● **Exercise requirements**
Among the entries below, one stretch runs from the line that contains "Spezial-Farben" through the line that contains "s Imaginarios". Repeat that stretch exactly, ends included, and only that.

● **Data supplied**
+ + + +

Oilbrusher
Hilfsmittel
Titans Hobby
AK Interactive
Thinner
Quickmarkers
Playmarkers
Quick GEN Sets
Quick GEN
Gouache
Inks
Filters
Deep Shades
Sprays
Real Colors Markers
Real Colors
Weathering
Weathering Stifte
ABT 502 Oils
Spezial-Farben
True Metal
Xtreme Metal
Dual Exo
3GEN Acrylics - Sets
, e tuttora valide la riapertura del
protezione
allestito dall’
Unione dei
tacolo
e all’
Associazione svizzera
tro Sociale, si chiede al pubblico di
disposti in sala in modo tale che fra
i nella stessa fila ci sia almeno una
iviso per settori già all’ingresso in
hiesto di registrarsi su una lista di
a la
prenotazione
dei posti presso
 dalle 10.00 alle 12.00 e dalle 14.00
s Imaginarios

+ + + +

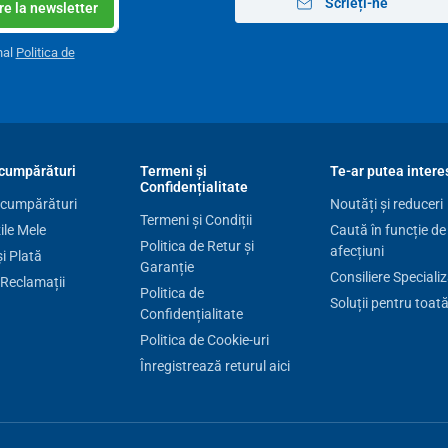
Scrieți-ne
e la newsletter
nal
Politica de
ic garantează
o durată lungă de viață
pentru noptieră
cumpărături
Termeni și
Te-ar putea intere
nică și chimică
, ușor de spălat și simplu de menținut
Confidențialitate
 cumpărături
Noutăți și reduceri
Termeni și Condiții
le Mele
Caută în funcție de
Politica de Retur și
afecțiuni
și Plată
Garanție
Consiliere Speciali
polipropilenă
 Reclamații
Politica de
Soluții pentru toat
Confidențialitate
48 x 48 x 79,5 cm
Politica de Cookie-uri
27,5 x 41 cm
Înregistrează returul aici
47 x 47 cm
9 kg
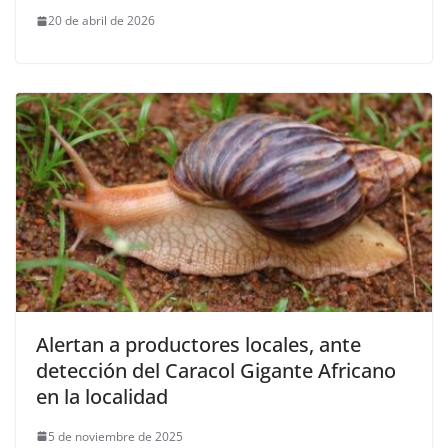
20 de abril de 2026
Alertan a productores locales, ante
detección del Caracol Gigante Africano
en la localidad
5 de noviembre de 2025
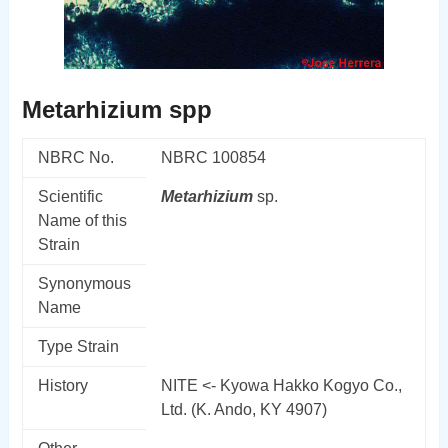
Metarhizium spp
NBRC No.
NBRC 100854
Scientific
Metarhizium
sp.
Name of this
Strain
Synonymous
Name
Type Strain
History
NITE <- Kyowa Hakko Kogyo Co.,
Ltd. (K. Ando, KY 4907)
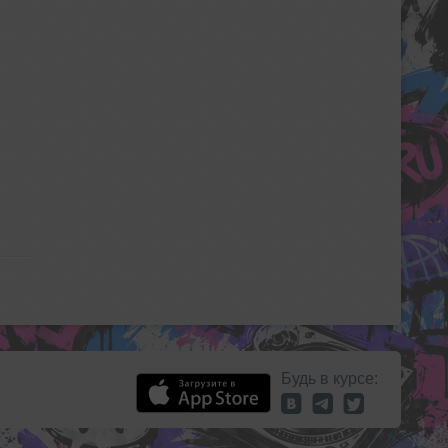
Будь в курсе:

+ + + +

● **Result of the exercise**
Spezial-Farben
True Metal
Xtreme Metal
Dual Exo
3GEN Acrylics - Sets
, e tuttora valide la riapertura del
protezione
allestito dall’
Unione dei
tacolo
e all’
Associazione svizzera
tro Sociale, si chiede al pubblico di
disposti in sala in modo tale che fra
i nella stessa fila ci sia almeno una
iviso per settori già all’ingresso in
hiesto di registrarsi su una lista di
a la
prenotazione
dei posti presso
 dalle 10.00 alle 12.00 e dalle 14.00
s Imaginarios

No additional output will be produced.